[Extracted records]
%%

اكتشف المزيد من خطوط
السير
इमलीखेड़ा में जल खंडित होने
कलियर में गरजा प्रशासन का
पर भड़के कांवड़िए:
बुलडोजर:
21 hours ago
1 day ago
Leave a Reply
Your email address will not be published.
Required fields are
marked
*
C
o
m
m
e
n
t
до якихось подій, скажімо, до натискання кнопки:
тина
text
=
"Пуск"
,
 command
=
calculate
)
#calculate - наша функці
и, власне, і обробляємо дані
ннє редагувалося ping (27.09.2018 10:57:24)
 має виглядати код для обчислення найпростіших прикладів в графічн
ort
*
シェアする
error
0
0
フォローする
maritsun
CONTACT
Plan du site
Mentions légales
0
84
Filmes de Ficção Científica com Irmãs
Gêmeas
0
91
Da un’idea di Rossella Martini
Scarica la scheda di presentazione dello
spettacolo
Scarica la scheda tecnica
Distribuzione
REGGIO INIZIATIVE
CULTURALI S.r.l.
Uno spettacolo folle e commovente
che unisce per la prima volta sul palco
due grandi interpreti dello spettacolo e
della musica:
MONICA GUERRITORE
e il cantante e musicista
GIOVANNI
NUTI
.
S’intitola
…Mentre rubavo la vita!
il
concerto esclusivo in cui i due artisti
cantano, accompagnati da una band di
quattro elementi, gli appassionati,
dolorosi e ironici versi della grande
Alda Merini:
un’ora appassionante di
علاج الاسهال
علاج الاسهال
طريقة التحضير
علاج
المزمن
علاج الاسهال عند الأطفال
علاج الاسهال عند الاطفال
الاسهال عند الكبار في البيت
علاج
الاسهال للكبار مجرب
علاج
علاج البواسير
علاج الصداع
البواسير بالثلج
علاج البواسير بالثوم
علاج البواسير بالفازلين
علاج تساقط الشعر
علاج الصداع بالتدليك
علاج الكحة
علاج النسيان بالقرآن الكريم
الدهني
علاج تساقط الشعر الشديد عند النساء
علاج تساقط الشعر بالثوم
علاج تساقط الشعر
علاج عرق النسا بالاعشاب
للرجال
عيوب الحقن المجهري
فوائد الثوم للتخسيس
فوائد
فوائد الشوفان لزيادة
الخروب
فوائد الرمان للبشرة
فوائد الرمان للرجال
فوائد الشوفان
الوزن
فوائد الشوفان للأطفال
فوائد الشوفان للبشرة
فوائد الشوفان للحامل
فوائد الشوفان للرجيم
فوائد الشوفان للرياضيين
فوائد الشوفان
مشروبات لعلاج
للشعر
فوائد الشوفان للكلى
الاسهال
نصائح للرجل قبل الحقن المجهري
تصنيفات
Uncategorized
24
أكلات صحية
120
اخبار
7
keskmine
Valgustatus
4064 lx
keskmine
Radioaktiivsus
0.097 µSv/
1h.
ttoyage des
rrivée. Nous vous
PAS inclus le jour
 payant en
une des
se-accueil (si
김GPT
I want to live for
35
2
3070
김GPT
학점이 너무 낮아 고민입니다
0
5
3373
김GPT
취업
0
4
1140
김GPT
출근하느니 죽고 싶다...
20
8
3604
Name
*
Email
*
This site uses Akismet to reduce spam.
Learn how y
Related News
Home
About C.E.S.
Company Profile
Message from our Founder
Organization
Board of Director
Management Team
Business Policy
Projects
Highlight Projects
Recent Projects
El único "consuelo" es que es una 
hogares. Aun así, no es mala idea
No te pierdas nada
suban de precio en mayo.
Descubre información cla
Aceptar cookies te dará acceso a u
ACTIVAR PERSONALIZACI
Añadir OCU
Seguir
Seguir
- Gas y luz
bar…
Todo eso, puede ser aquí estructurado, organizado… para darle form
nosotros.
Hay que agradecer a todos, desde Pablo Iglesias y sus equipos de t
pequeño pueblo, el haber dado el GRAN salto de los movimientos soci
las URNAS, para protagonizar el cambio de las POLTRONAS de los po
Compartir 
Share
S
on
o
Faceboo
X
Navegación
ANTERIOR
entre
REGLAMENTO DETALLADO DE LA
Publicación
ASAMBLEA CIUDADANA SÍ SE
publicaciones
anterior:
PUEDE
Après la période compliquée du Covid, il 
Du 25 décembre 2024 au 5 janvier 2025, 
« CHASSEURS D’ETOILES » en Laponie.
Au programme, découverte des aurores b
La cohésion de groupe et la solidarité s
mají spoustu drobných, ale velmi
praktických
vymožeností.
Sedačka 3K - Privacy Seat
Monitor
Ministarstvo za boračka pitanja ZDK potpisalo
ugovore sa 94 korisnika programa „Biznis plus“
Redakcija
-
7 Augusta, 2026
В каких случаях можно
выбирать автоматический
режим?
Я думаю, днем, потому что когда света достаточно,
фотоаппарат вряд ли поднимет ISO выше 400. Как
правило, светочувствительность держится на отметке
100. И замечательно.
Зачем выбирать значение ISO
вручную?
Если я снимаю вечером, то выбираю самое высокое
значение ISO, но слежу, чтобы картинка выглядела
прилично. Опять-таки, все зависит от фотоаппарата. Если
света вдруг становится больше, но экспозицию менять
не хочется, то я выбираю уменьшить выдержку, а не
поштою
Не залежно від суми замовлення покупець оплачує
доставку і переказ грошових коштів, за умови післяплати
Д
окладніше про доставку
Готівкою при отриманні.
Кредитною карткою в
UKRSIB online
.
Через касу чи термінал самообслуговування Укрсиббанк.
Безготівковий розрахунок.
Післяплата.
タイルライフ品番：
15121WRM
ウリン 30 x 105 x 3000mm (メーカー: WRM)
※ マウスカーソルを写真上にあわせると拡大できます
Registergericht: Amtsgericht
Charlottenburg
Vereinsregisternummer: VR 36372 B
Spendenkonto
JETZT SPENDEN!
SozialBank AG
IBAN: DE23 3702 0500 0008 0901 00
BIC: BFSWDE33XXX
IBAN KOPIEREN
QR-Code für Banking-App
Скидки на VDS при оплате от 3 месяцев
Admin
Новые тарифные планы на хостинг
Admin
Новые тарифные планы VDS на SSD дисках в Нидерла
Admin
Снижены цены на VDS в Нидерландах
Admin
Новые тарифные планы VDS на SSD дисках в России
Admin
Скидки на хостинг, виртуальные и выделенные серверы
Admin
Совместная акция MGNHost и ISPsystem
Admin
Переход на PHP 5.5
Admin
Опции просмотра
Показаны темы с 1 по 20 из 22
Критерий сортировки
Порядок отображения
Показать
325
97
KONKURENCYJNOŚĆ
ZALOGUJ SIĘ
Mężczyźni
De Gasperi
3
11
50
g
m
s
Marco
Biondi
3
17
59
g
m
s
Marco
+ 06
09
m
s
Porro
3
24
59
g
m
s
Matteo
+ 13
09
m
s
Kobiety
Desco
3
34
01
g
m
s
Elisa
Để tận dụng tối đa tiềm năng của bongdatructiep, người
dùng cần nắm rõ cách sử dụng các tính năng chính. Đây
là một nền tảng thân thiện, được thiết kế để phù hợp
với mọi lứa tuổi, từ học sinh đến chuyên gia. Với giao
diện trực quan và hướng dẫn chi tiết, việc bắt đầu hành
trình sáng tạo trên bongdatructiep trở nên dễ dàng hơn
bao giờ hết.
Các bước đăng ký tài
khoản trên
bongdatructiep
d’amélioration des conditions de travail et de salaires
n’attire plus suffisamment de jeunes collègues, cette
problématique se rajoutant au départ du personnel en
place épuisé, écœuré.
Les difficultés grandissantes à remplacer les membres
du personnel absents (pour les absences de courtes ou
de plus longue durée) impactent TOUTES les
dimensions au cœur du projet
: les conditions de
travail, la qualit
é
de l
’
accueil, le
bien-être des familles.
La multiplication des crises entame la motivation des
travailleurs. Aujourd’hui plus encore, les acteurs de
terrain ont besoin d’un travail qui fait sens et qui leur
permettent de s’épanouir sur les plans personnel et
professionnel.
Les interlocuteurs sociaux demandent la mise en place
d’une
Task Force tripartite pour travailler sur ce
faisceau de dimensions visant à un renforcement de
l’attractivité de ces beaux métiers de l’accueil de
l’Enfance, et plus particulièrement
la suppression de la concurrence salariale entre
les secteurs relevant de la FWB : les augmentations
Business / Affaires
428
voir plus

%%

**TASK REQUIREMENTS:**
Which lines above run from the one containing "Ministarstvo za boračka pitanja ZDK potpisalo" to the one containing "Если я снимаю"? Give them again exactly, both ends included.

**SOLUTION:**
Ministarstvo za boračka pitanja ZDK potpisalo
ugovore sa 94 korisnika programa „Biznis plus“
Redakcija
-
7 Augusta, 2026
В каких случаях можно
выбирать автоматический
режим?
Я думаю, днем, потому что когда света достаточно,
фотоаппарат вряд ли поднимет ISO выше 400. Как
правило, светочувствительность держится на отметке
100. И замечательно.
Зачем выбирать значение ISO
вручную?
Если я снимаю вечером, то выбираю самое высокое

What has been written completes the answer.